------ Input data ------

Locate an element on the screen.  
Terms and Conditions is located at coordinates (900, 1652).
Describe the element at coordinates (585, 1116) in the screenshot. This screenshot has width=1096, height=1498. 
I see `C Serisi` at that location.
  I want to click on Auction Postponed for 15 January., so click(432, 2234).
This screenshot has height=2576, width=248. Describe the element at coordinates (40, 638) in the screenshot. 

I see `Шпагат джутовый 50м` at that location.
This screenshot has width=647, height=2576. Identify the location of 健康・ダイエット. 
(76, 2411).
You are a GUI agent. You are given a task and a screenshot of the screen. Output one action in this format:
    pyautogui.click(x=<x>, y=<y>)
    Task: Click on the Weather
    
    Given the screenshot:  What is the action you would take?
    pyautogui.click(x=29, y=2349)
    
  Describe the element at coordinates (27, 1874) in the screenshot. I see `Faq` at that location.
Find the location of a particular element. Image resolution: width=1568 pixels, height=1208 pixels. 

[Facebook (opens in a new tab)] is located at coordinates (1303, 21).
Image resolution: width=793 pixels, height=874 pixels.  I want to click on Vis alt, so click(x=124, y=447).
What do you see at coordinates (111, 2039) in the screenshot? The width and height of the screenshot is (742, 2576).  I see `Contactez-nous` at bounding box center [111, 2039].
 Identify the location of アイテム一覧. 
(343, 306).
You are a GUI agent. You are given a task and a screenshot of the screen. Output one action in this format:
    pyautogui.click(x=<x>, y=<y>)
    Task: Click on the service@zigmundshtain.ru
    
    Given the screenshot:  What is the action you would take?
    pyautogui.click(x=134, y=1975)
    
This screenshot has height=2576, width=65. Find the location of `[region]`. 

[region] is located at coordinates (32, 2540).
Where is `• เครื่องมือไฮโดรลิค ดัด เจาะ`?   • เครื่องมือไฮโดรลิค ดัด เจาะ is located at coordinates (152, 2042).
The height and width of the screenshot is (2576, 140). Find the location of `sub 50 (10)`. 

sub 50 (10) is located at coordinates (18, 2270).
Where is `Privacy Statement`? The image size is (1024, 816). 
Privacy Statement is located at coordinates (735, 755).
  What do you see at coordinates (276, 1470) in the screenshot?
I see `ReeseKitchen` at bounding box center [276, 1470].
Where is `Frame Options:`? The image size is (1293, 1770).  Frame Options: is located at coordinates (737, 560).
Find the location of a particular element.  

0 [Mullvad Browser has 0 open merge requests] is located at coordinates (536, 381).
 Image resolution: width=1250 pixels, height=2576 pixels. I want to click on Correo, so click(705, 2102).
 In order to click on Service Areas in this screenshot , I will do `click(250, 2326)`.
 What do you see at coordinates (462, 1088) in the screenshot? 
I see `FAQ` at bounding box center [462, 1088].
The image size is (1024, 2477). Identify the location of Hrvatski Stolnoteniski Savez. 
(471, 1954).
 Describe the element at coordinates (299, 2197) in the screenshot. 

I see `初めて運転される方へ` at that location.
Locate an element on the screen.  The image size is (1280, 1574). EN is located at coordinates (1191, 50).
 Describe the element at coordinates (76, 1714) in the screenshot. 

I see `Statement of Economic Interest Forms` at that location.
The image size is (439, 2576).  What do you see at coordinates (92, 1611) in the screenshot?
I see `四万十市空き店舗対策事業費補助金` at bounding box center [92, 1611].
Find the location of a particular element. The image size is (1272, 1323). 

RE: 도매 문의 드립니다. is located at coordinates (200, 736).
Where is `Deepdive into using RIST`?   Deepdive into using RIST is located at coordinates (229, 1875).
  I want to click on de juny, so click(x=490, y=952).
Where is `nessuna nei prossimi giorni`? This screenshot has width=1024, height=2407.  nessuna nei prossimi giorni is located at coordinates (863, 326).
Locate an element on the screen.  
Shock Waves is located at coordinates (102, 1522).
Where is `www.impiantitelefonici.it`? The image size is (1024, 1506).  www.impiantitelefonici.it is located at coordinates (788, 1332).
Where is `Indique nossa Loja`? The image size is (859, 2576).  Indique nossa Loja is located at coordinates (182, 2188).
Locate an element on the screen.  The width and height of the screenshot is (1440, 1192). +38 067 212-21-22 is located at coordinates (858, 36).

------

Work instruction
Give only the lines from the one holding "Task: Click on the Weather" through the one holding "Image resolution: width=793", each restated exactly as it appears above.

Completed exercise
    Task: Click on the Weather
    
    Given the screenshot:  What is the action you would take?
    pyautogui.click(x=29, y=2349)
    
  Describe the element at coordinates (27, 1874) in the screenshot. I see `Faq` at that location.
Find the location of a particular element. Image resolution: width=1568 pixels, height=1208 pixels. 

[Facebook (opens in a new tab)] is located at coordinates (1303, 21).
Image resolution: width=793 pixels, height=874 pixels.  I want to click on Vis alt, so click(x=124, y=447).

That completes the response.